What is expected →
Which of the lines in the data mention the string "Скорины"? List them all.

[Collected data]
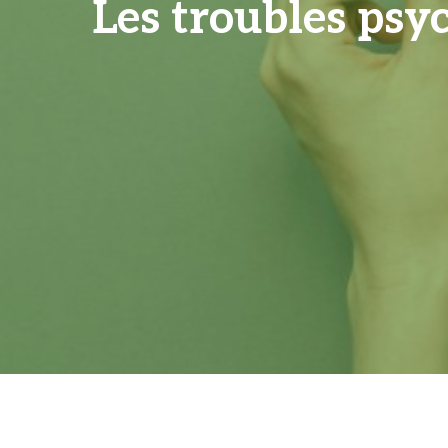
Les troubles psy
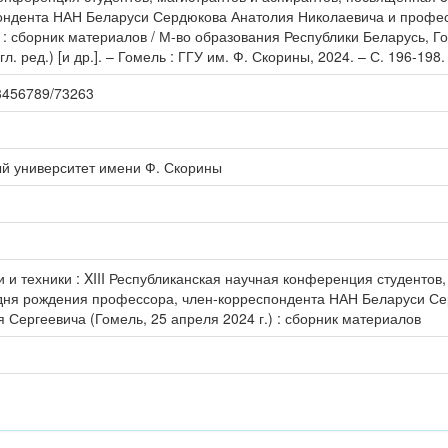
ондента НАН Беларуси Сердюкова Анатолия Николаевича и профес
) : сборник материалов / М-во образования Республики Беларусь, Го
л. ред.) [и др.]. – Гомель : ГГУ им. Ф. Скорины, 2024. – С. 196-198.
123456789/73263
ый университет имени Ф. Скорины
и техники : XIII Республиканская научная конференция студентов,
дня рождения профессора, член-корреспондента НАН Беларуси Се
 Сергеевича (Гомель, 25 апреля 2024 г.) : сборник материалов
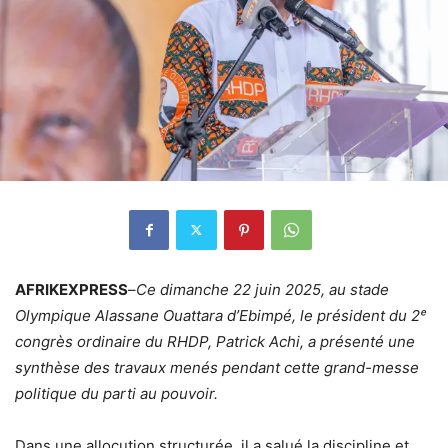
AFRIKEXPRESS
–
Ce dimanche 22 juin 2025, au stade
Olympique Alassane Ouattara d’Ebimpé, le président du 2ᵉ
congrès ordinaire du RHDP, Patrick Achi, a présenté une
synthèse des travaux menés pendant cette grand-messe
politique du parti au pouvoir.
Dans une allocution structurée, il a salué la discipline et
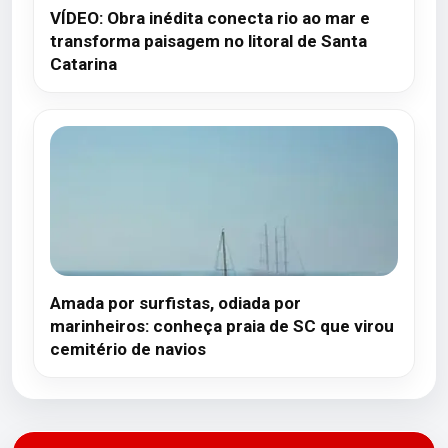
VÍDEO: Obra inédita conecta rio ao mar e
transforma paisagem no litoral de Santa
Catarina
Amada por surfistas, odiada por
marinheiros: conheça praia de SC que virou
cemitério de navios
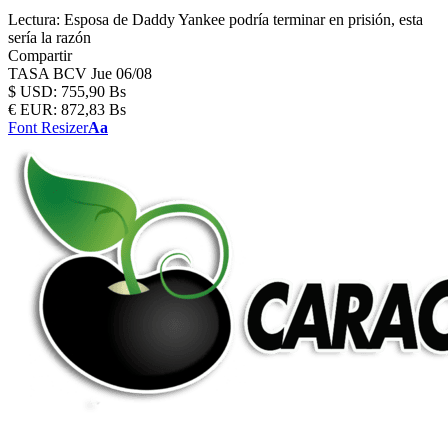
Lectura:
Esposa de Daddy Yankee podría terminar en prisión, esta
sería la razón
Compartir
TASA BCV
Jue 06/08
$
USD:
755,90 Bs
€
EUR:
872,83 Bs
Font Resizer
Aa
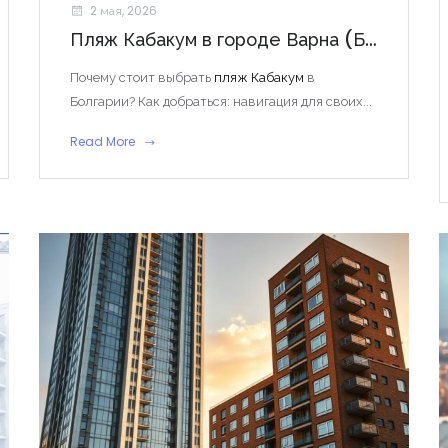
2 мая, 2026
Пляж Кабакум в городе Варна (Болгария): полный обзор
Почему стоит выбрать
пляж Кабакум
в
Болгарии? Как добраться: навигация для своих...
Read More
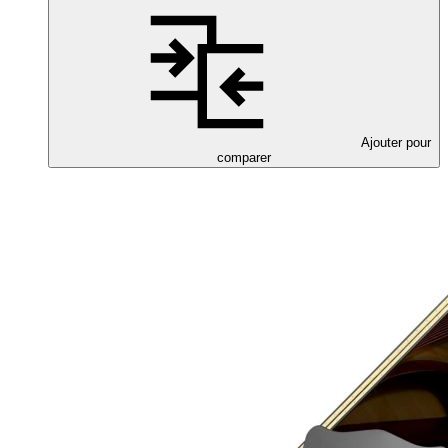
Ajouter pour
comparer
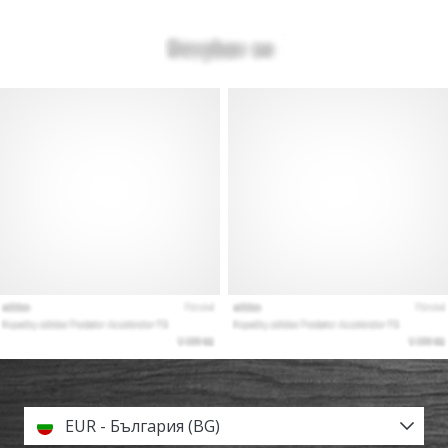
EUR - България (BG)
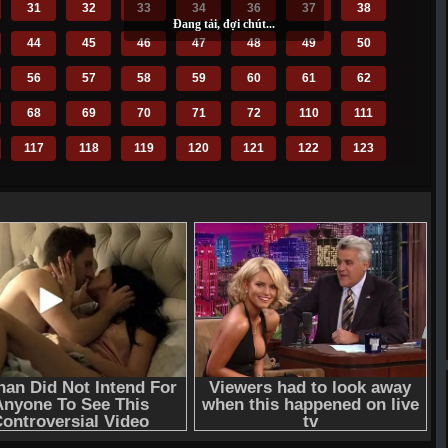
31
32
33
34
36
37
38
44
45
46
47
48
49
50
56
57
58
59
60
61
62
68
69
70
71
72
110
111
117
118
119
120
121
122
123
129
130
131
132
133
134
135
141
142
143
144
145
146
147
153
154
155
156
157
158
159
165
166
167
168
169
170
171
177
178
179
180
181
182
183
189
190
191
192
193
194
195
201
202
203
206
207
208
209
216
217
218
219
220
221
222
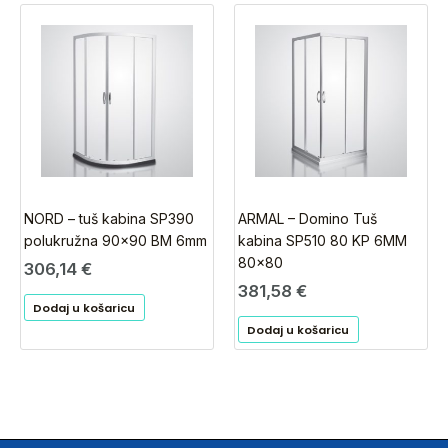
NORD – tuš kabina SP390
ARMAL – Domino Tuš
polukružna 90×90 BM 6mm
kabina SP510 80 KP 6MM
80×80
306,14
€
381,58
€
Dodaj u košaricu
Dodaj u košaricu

Solution to the problem →
л. ред.) [и др.]. – Гомель : ГГУ им. Ф. Скорины, 2024. – С. 196-198.
ый университет имени Ф. Скорины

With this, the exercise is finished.